**WORK INSTRUCTION**
Filter these records by the string "jour", copying each line that holds it.

**RECORDS FOR THIS EXERCISE**
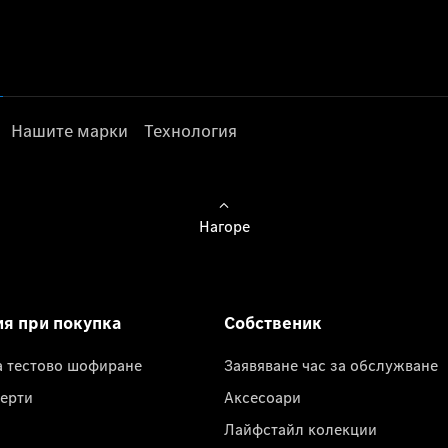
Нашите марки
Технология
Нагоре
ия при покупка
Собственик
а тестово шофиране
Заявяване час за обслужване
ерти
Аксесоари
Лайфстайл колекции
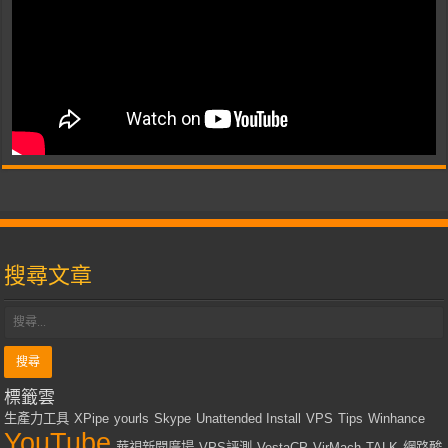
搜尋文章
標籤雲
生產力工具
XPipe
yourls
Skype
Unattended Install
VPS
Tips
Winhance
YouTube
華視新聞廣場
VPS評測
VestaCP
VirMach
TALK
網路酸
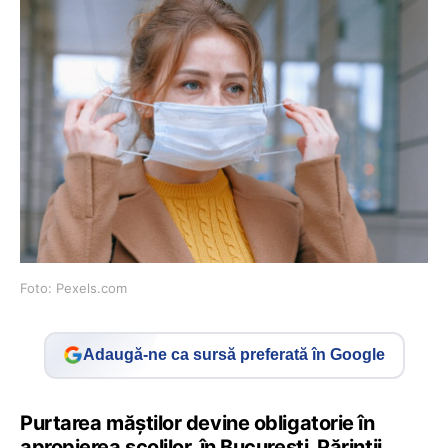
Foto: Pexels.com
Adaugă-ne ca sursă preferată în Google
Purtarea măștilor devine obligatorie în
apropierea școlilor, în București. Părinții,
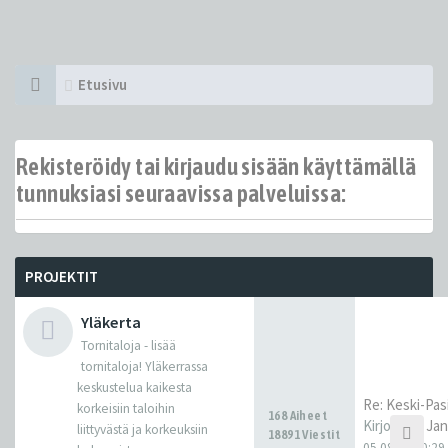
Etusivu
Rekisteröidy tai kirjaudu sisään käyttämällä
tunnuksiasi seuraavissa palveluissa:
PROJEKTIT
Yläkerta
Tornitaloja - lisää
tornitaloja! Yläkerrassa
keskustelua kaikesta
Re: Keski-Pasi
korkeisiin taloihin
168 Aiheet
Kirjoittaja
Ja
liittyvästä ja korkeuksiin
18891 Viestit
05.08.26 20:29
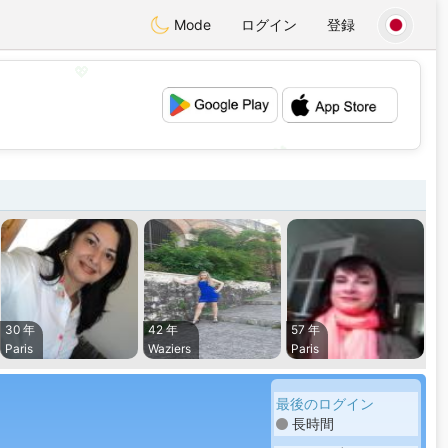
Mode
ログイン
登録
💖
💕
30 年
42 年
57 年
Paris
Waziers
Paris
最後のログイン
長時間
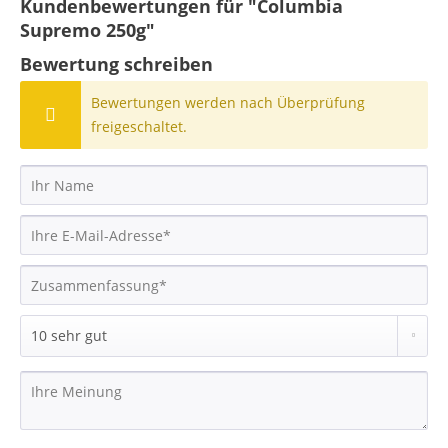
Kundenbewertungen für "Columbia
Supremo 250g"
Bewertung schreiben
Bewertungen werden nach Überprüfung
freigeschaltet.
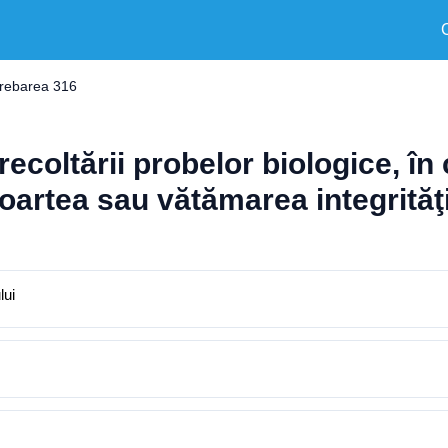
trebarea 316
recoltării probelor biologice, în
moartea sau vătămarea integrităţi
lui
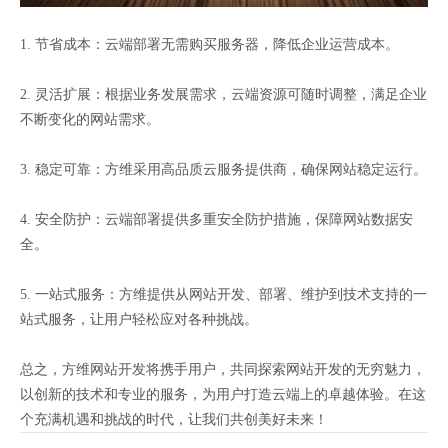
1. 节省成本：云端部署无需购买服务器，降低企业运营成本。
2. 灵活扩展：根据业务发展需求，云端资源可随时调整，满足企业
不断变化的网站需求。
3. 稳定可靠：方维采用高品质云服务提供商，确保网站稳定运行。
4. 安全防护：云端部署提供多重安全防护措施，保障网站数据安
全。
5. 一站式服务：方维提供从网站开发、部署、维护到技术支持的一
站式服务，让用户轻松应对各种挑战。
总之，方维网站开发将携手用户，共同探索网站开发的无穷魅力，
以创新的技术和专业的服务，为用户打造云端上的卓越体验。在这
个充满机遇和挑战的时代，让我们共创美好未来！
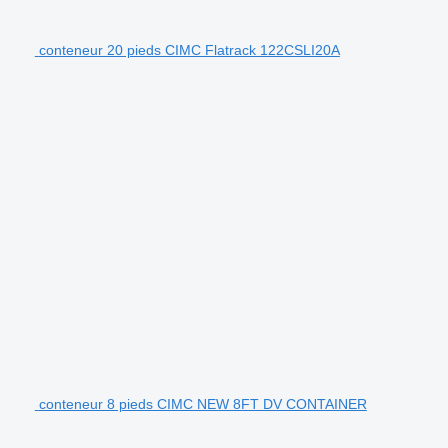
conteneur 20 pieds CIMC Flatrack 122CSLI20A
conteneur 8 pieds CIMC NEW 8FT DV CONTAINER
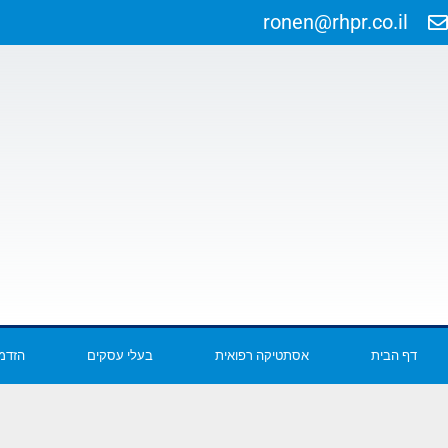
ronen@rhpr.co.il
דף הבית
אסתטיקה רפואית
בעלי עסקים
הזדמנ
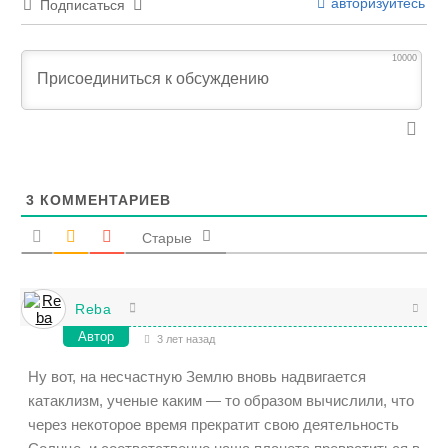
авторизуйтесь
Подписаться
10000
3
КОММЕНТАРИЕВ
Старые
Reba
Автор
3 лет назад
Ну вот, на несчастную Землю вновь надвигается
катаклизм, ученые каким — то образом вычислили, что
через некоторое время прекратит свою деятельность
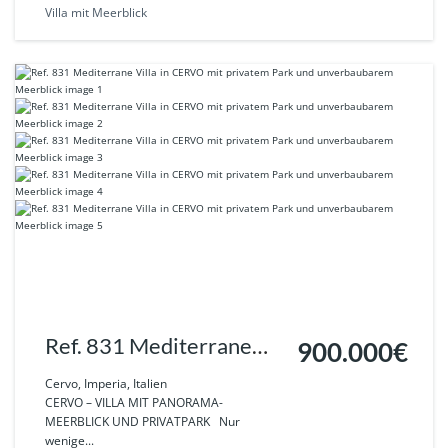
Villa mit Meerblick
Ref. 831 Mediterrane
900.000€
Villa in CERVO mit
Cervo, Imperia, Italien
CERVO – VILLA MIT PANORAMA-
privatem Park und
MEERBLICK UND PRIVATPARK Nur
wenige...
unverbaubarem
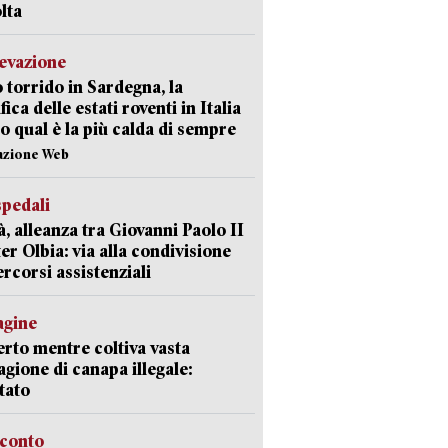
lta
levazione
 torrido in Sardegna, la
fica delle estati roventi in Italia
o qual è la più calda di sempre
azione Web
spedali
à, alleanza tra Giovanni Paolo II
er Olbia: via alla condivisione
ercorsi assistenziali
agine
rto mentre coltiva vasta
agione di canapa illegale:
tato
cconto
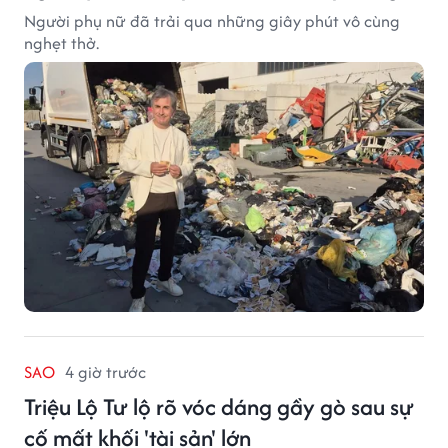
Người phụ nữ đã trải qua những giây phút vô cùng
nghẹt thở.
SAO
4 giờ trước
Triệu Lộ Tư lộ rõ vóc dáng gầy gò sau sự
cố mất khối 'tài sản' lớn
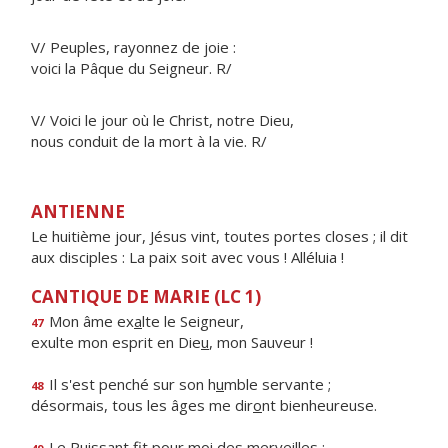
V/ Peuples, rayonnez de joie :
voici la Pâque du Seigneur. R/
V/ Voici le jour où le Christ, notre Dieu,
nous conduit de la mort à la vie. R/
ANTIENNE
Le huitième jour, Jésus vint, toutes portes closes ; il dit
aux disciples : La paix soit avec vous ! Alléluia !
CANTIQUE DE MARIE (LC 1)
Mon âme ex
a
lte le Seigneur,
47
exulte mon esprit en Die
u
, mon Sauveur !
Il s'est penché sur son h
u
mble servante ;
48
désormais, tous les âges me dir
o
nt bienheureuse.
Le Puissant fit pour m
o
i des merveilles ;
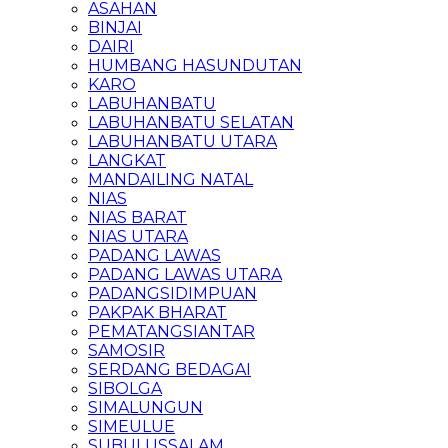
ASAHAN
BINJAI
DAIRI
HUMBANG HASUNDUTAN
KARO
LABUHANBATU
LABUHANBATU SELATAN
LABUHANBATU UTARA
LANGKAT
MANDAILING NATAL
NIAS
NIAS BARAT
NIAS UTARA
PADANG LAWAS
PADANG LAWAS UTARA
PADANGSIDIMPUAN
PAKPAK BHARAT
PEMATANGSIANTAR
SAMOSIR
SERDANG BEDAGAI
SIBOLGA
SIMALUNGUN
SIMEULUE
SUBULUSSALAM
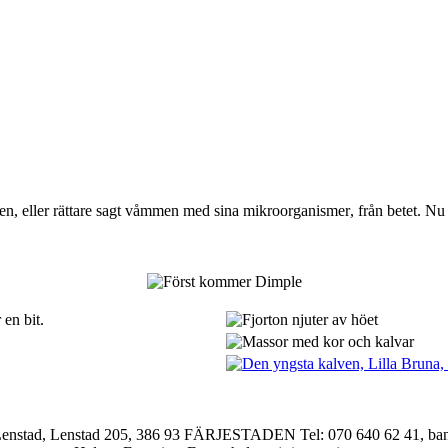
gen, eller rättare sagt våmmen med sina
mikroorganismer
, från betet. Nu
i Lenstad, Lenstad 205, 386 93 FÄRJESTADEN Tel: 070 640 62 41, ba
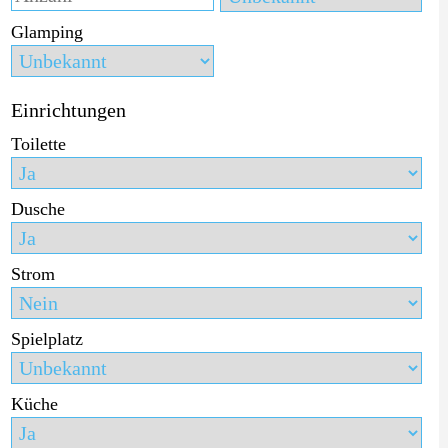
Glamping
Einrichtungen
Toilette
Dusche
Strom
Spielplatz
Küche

**TASK SOLUTION**
V/ Voici le jour où le Christ, notre Dieu,
Le huitième jour, Jésus vint, toutes portes closes ; il dit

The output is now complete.